Im Nordosten geht die Strecke nahtlos in die Kohlenbahnstrecke nach Hattingen und die auf der Höhe verlaufende Silscheder Kohlenbahn über. Ebenfalls im Osten, ab dem Bahnhof Wichlinghausen, bietet sich eine Verbindungsstrecke in Richtung Remscheid- Lennep zum Beginn von Balkantrasse und Wasserquintett-Radweg an. Diese Verbindung ist noch nicht durchgängig ausgeschildert, das soll sich aber mit der nun für den Herbst avisierten Beschilderung der neuen Routen ändern.

Wer von auswärts mit der Bahn anreist, steigt am besten am Bahnhof Vohwinkel aus. Hier verläuft die Verbindungsroute zur Trasse über den großen Park- und Ride Parkplatz des Bahnhofs.

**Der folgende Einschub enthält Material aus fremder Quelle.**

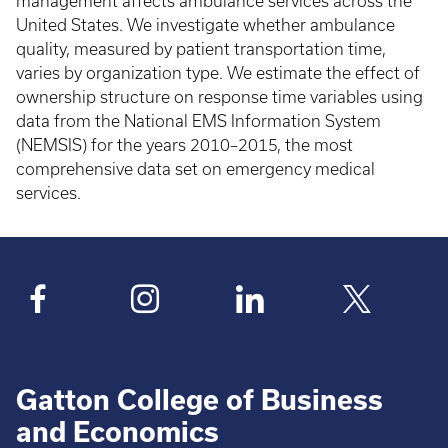
management affects ambulance services across the
United States. We investigate whether ambulance
quality, measured by patient transportation time,
varies by organization type. We estimate the effect of
ownership structure on response time variables using
data from the National EMS Information System
(NEMSIS) for the years 2010–2015, the most
comprehensive data set on emergency medical
services.
Gatton College of Business
and Economics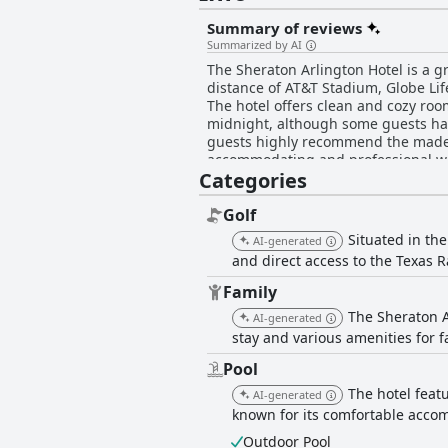
Summary of reviews
Summarized by AI
The Sheraton Arlington Hotel is a gr
distance of AT&T Stadium, Globe Life
The hotel offers clean and cozy roo
midnight, although some guests hav
guests highly recommend the made-to
accommodating and professional with
Categories
provides a comfortable stay for travel
Golf
Situated in the
AI-generated
and direct access to the Texas R
Family
The Sheraton Ar
AI-generated
stay and various amenities for f
Pool
The hotel featu
AI-generated
known for its comfortable acc
Outdoor Pool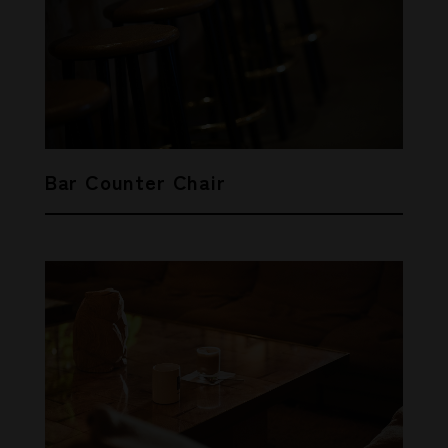
Bar Counter Chair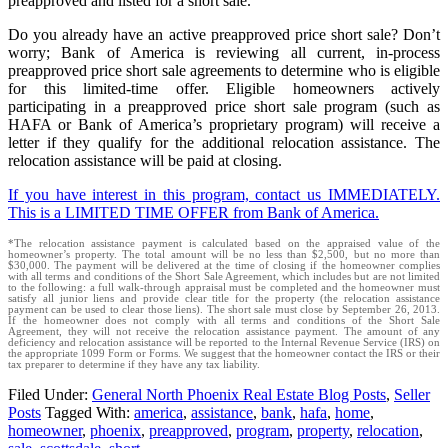
preapproved and listed for a short sale.
Do you already have an active preapproved price short sale? Don’t
worry; Bank of America is reviewing all current, in-process
preapproved price short sale agreements to determine who is eligible
for this limited-time offer. Eligible homeowners actively
participating in a preapproved price short sale program (such as
HAFA or Bank of America’s proprietary program) will receive a
letter if they qualify for the additional relocation assistance. The
relocation assistance will be paid at closing.
If you have interest in this program, contact us IMMEDIATELY.
This is a LIMITED TIME OFFER from Bank of America.
*The relocation assistance payment is calculated based on the appraised value of the
homeowner’s property. The total amount will be no less than $2,500, but no more than
$30,000. The payment will be delivered at the time of closing if the homeowner complies
with all terms and conditions of the Short Sale Agreement, which includes but are not limited
to the following: a full walk-through appraisal must be completed and the homeowner must
satisfy all junior liens and provide clear title for the property (the relocation assistance
payment can be used to clear those liens). The short sale must close by September 26, 2013.
If the homeowner does not comply with all terms and conditions of the Short Sale
Agreement, they will not receive the relocation assistance payment. The amount of any
deficiency and relocation assistance will be reported to the Internal Revenue Service (IRS) on
the appropriate 1099 Form or Forms. We suggest that the homeowner contact the IRS or their
tax preparer to determine if they have any tax liability.
Filed Under:
General North Phoenix Real Estate Blog Posts
,
Seller
Posts
Tagged With:
america
,
assistance
,
bank
,
hafa
,
home
,
homeowner
,
phoenix
,
preapproved
,
program
,
property
,
relocation
,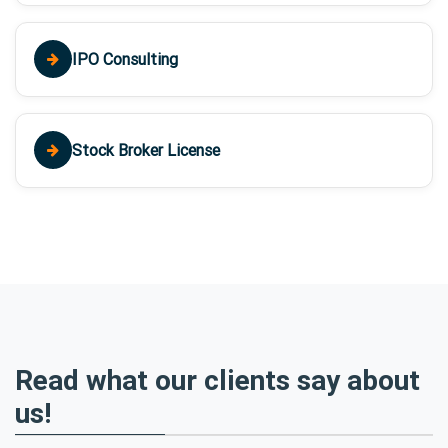
IPO Consulting
Stock Broker License
Read what our clients say about
us!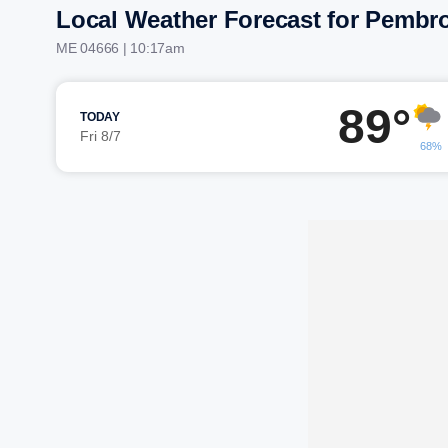
Local Weather Forecast for Pembr
ME 04666 | 10:17am
89°
TODAY
Fri 8/7
68%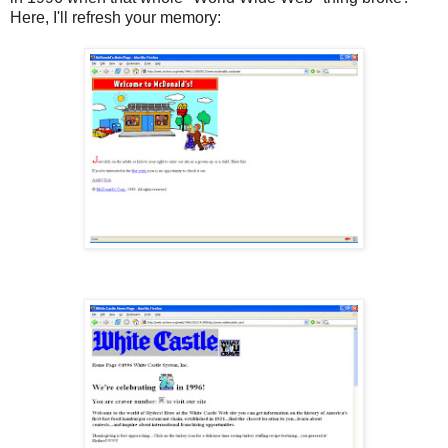
Here, I'll refresh your memory:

Der Bahnhof kann erreicht werden mit den Regionalexpress- Linien RE 4 und RE 13, der Regionalbahnlinie RB 48 und den S- Bahnen der Linien S 8, S 68 und S 9. Allerdings fallen in Wuppertal auf Grund von Baumaßnahmen am Schienennetz zurzeit insbesondere an Wochenenden viele Züge zwischen Gruiten oder Vohwinkel und Oberbarmen aus. Die Live- Auskunft der Bahn informiert über die Ausfälle. Im Schienenersatzverkehr ist Radtransport nicht möglich. Allerdings erreichen sie aus Vohwinkel und Oberbarmen die Trasse innerhalb weniger Minuten.

Achtung: Weder Aufzüge noch Schiebehilfen an den Bahnsteigen von RE 4, 7, 13, RB 48 und S 68 !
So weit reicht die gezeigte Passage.